If a line in the entries below contains the word "button", it counts; report how many such lines there are, and only that number.

* _GIVEN RECORDS_
________________________

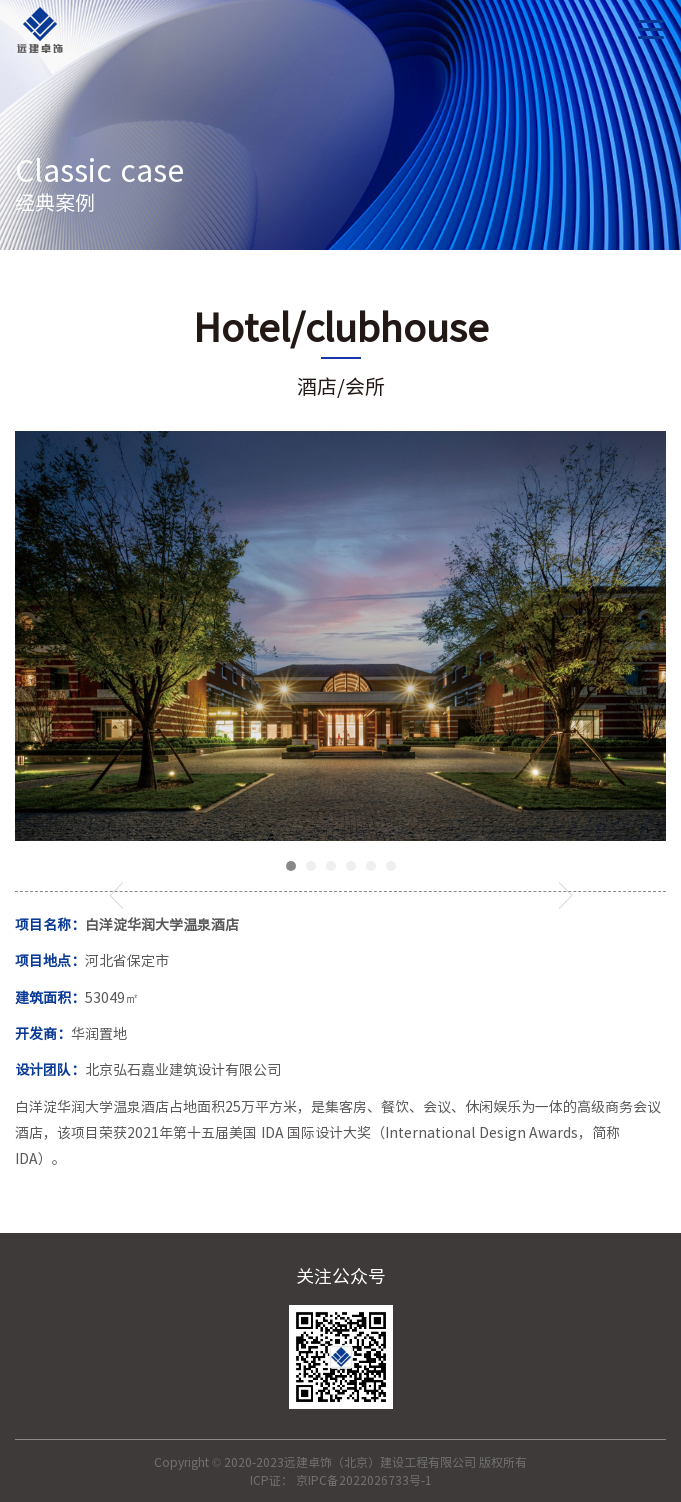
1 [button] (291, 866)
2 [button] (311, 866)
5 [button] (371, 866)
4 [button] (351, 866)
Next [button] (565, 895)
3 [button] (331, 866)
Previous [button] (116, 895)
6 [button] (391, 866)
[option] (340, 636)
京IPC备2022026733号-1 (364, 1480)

________________________

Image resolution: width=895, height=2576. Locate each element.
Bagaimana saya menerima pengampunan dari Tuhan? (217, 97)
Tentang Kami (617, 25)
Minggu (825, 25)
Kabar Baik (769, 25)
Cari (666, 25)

________________________

* _SOLUTION TO THE PROBLEM_
8